The recent test work has provided much encouragement in particular a significant reduction in both operating and capital costs compared to previous studies. Cost benefits of the new processes could potentially far outweigh the considerably lower Ni recoveries achieved.


 To view the Mt Thirsty Project Location Plan CLICK HERE

 To view the Mt Thirsty Project Cross Section 6,447,400N CLICK HERE

 To view a plan of the Mt Thirsty Resource Outline CLICK HERE


* This resource information was prepared and first disclosed under the JORC Code 2004. It has not been updated since to comply with the JORC Code 2012 on the basis that the information has not materially changed since it was last reported, refer ASX Announcement 8th March 2011: "Resource Upgrade", available to view via the Announcements page of this website.


Nickel Sulphide Exploration


A very thick sequence of originally olivine-rich, cumulate - textured ultramafic rocks has been intersected in holes drilled at Mt Thirsty. These rocks contain variable amounts of disseminated, vein and stringer-style sulphide mineralisation. The primary exploration target at Mt Thirsty is nickel sulphides associated with basal lava channel embayments located on ultramafic-basalt (footwall) contacts similar to those in the Kambalda region. A possible basal embayment type structure has been identified within the project area and is currently being evaluated.

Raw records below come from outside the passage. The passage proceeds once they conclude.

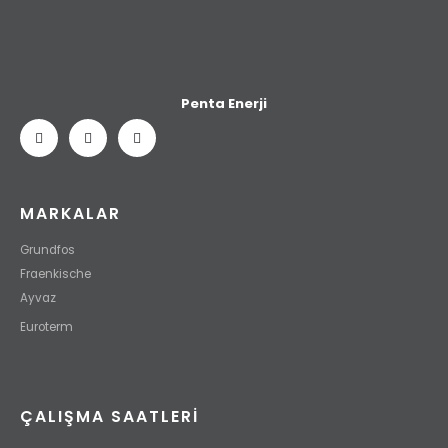
Penta Enerji
MARKALAR
Grundfos
Fraenkische
Ayvaz
Euroterm
ÇALIŞMA SAATLERI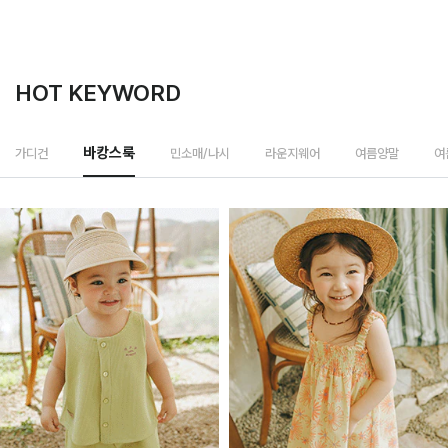
HOT KEYWORD
민소매/나시
가디건
바캉스룩
라운지웨어
여름양말
여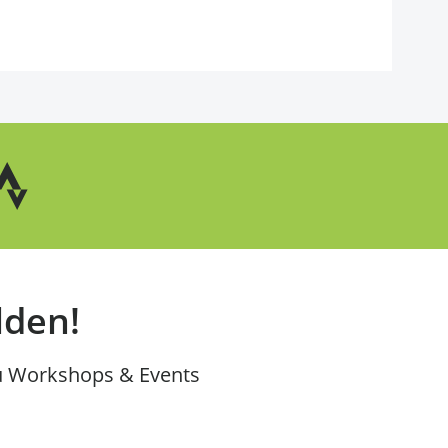
lden!
u Workshops & Events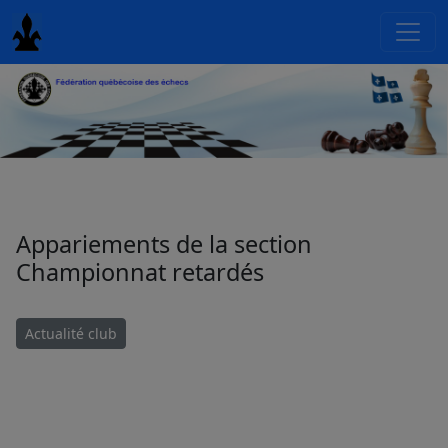
Appariements de la section
Championnat retardés
Actualité club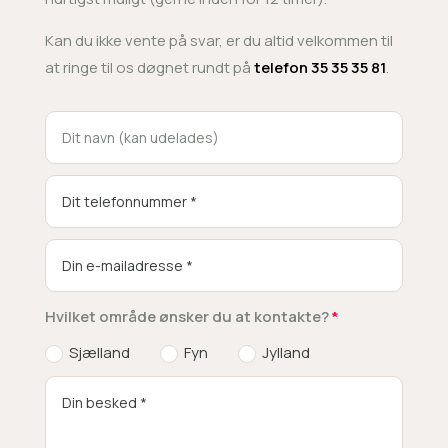
Kan du ikke vente på svar, er du altid velkommen til
at ringe til os døgnet rundt på
telefon 35 35 35 81
.
Hvilket område ønsker du at kontakte?
Sjælland
Fyn
Jylland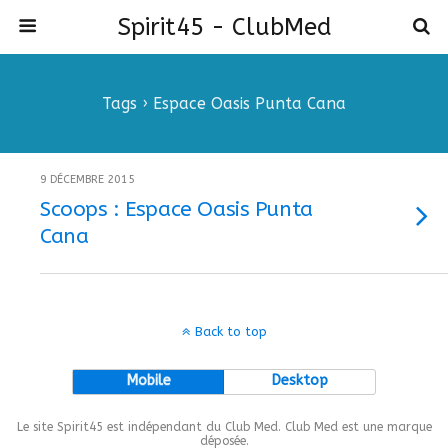
Spirit45 - ClubMed
Tags › Espace Oasis Punta Cana
9 DÉCEMBRE 2015
Scoops : Espace Oasis Punta
Cana
Back to top
Mobile
Desktop
Le site Spirit45 est indépendant du Club Med. Club Med est une marque
déposée.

In May 2010 RC hole MTRC015 intersected a thick zone of nickel sulphides assaying 3.4% nickel over 6m from a down hole depth of 201 metres, adjacent to the footwall ultramafic contact within an interpreted lava channel embayment, 400m west of the oxide deposit within E63/373 (refer Project Location Plan above). Follow up RC drilling yielded further nickel intersections of 2m at 5.9% Ni, 2m at 3.5% Ni and 1m at 4.0% Ni in holes MTRC020, 22 & 030 (refer Longitudinal Section below). A deeper diamond hole to test the down plunge extension of the nickel sulphide mineralisation intersected a thick pegmatite intrusion from 276m to the bottom of the hole. This pegmatite is interpreted as being relatively flat lying suggesting that a significant down plunge portion of any nickel sulphide mineralisation would have been stoped out by the pegmatite intrusion over a vertical thickness in excess of 220m from ~200m below surface.


There is a further 4km of untested footwall contact in E63/1267, a Mt Thirsty Joint Venture tenement 2km to the north of E63/373 (refer TMI Airborne Magnetic Image below showing footwall contact). Considering that nickel sulphides have been discovered in the vicinity of this contact in E63/373 the continuation of this contact into E63/1267 is a high priority target for nickel sulphides at shallow depth. A moving loop EM survey was completed over this area in 2013 and a number of conductors were identified which warrant drill testing (refer ASX Announcement, 11 November 2013: "Mt Thirsty EM Survey Results" available to view via the Announcements page of this website).